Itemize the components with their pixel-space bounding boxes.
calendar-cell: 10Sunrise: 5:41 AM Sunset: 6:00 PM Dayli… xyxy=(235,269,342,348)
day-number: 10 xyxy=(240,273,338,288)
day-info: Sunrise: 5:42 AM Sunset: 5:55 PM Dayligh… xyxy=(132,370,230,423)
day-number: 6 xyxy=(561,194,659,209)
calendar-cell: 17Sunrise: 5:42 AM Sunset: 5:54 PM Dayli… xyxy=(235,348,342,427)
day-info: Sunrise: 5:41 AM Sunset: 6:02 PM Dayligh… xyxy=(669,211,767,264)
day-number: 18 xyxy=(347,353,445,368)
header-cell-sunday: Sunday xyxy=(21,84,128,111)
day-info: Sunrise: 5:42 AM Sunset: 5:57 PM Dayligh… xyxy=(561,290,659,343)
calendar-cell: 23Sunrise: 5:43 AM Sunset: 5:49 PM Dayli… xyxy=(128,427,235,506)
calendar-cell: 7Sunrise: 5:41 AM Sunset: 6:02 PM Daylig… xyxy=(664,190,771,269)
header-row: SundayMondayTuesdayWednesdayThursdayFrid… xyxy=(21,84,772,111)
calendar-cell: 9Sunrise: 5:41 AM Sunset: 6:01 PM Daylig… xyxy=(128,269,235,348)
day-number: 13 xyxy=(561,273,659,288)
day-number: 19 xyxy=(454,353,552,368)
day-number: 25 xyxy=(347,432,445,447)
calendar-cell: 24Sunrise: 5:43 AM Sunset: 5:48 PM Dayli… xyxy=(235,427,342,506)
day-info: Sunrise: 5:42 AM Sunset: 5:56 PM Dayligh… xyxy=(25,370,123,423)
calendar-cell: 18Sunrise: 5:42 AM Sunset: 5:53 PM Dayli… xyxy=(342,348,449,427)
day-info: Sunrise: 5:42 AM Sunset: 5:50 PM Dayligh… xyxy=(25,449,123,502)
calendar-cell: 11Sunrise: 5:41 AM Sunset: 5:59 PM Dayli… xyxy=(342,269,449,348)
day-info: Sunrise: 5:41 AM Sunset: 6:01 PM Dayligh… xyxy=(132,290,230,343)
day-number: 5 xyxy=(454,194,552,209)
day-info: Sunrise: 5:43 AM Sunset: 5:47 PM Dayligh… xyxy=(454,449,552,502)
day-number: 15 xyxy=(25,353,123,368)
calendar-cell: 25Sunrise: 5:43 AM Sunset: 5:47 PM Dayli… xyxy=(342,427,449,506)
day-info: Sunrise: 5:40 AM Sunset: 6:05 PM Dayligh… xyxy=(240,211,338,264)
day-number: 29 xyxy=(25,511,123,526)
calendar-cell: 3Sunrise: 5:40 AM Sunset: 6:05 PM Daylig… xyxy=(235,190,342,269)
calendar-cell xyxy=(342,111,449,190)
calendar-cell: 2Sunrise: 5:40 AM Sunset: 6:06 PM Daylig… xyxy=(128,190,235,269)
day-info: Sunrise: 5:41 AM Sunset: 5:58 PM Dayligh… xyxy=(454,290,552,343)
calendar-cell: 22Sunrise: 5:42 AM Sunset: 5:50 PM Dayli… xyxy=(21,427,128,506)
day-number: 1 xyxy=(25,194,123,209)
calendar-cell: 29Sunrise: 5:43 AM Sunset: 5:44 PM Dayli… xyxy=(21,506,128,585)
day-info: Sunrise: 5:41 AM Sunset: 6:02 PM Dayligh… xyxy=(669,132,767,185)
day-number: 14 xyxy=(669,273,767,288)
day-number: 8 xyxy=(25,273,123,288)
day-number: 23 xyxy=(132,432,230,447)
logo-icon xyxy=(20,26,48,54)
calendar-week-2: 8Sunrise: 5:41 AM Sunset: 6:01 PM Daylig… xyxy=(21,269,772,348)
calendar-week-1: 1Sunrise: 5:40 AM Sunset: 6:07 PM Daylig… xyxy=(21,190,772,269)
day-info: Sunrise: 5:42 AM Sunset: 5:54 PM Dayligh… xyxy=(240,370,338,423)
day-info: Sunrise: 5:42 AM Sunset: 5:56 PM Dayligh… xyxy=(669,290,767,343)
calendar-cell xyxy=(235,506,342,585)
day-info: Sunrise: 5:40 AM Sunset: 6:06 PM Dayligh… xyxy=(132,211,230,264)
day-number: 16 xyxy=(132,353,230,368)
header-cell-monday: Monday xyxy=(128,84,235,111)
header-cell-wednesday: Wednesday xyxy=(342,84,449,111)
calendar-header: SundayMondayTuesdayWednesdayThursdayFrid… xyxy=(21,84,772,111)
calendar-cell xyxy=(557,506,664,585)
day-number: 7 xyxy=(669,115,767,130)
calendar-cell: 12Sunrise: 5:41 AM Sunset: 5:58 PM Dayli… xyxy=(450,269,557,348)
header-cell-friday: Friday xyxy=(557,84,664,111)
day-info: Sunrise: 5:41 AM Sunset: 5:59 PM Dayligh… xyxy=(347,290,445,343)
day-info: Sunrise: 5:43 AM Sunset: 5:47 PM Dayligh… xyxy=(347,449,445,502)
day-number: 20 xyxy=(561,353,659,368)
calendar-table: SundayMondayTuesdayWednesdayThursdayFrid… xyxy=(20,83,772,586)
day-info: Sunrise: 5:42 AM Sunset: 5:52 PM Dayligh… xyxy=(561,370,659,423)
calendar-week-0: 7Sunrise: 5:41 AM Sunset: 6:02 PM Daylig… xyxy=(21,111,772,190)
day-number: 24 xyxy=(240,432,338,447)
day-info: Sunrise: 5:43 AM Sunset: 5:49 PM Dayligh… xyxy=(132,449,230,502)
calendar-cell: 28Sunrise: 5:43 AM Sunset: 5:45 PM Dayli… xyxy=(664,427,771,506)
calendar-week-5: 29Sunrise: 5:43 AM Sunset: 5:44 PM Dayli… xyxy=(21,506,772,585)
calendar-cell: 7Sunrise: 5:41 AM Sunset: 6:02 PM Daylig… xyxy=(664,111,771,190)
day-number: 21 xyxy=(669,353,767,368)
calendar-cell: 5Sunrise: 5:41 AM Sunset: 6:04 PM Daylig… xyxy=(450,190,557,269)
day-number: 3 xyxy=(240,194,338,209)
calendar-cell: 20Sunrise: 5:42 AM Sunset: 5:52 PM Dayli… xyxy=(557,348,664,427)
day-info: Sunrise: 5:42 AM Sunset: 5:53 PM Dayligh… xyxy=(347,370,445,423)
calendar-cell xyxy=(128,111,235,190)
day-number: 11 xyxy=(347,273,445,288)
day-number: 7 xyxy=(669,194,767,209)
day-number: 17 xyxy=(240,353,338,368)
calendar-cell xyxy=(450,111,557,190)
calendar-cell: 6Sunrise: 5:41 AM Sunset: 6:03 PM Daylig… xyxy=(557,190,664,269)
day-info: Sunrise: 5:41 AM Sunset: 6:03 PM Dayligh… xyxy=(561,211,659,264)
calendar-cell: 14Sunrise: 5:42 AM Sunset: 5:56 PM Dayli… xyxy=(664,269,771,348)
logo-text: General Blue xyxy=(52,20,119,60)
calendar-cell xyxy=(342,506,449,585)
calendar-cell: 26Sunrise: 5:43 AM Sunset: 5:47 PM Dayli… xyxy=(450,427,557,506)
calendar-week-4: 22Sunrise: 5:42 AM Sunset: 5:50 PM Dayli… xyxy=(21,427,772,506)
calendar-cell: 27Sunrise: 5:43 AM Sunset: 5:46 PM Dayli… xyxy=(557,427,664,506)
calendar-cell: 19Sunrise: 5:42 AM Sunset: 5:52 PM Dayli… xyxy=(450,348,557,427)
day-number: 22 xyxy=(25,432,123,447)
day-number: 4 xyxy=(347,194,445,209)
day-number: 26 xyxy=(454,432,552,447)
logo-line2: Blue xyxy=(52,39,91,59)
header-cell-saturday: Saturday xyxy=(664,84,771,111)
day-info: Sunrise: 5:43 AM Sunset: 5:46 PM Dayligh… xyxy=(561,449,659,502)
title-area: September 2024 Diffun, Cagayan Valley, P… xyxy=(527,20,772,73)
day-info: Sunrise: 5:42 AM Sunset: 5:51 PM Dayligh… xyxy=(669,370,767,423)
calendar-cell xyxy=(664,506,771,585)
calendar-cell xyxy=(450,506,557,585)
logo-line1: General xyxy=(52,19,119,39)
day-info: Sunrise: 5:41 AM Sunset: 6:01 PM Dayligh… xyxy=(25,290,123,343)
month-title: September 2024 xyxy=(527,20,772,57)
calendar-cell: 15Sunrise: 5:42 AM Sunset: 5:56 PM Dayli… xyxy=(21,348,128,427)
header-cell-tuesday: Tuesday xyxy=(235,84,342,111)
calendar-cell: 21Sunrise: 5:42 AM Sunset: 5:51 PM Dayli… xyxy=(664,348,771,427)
※ ※ ※
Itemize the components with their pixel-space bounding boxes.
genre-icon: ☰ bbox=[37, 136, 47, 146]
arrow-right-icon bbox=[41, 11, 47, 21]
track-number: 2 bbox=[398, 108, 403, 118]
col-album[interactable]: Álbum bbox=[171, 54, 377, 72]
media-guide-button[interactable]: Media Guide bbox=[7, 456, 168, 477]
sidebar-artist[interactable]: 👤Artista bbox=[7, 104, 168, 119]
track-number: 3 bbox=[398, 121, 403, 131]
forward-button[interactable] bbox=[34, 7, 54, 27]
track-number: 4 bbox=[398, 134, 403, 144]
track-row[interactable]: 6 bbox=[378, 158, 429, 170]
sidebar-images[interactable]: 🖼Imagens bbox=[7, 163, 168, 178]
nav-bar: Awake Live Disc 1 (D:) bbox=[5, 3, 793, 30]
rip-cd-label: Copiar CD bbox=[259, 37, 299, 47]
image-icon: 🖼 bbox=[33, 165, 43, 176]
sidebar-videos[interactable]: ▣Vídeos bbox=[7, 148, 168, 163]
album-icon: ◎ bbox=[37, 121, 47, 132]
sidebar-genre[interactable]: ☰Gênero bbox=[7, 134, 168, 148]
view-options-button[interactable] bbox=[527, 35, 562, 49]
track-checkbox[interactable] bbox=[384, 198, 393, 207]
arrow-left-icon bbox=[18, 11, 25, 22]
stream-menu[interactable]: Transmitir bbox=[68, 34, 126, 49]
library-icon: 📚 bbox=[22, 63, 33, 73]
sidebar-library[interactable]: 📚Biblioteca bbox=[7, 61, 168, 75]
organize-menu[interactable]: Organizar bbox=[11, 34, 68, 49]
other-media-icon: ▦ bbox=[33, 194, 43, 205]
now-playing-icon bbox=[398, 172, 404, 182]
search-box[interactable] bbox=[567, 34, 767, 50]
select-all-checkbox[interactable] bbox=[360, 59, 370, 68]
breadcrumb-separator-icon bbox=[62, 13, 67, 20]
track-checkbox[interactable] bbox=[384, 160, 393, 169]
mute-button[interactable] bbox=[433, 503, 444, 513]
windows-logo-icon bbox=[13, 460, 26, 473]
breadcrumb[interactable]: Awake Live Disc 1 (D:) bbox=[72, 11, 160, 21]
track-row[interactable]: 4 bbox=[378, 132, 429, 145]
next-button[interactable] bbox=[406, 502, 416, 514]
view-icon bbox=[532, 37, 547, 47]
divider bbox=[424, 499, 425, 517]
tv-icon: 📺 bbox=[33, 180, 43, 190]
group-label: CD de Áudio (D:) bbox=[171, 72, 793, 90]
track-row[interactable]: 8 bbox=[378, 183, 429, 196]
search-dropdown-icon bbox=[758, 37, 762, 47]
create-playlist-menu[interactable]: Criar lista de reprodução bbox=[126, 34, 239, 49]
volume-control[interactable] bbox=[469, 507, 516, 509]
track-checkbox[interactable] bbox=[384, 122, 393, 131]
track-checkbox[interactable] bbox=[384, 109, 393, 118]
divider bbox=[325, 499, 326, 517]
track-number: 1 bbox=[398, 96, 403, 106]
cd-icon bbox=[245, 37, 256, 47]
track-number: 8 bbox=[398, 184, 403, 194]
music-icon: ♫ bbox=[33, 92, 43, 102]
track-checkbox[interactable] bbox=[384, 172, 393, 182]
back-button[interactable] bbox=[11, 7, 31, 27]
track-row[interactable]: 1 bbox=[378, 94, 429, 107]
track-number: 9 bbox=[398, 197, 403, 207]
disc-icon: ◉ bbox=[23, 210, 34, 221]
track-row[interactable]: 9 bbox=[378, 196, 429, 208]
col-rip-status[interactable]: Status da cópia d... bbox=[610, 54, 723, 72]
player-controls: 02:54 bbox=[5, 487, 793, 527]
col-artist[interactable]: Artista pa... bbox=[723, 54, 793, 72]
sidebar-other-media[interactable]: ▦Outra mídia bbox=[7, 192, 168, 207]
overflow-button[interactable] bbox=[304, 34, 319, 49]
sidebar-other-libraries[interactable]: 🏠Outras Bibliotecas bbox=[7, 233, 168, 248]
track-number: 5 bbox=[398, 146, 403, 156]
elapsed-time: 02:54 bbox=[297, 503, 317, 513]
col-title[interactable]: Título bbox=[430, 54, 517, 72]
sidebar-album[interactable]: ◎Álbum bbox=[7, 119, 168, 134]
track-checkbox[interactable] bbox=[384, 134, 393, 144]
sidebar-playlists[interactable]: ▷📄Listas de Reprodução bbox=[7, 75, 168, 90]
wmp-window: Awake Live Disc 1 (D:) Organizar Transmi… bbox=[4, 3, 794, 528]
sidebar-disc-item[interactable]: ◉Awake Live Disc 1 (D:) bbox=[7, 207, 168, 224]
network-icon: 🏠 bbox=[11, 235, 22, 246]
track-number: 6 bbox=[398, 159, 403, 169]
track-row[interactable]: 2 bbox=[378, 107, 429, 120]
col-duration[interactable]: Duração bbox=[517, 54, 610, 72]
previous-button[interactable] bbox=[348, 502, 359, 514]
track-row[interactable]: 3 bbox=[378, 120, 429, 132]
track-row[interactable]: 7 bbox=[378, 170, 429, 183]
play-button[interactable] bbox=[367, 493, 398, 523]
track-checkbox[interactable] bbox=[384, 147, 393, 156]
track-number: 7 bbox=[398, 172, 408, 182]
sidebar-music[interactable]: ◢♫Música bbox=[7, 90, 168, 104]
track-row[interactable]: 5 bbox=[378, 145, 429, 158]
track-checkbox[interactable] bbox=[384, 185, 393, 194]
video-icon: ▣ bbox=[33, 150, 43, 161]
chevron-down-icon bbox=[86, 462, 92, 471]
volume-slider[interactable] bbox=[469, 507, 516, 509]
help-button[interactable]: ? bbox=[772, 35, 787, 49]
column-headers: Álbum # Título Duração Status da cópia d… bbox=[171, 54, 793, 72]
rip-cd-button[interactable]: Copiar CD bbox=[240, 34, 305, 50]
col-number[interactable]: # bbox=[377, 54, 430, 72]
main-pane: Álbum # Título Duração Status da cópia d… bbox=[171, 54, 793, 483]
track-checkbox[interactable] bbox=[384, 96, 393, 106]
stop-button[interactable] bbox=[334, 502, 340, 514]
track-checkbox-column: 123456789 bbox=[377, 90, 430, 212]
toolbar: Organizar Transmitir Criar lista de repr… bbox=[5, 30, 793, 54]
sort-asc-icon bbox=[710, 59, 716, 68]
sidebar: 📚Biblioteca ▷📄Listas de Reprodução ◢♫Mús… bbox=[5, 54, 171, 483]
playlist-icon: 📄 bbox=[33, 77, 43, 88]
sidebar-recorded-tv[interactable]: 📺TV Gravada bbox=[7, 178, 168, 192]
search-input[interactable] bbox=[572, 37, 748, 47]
※ ※ ※
YOUR TASK: Pick out and copy the lines of the material that include the word "Awake".

WRITTEN REPLY:
nav-bar: Awake Live Disc 1 (D:) bbox=[5, 3, 793, 30]
breadcrumb[interactable]: Awake Live Disc 1 (D:) bbox=[72, 11, 160, 21]
wmp-window: Awake Live Disc 1 (D:) Organizar Transmi… bbox=[4, 3, 794, 528]
sidebar-disc-item[interactable]: ◉Awake Live Disc 1 (D:) bbox=[7, 207, 168, 224]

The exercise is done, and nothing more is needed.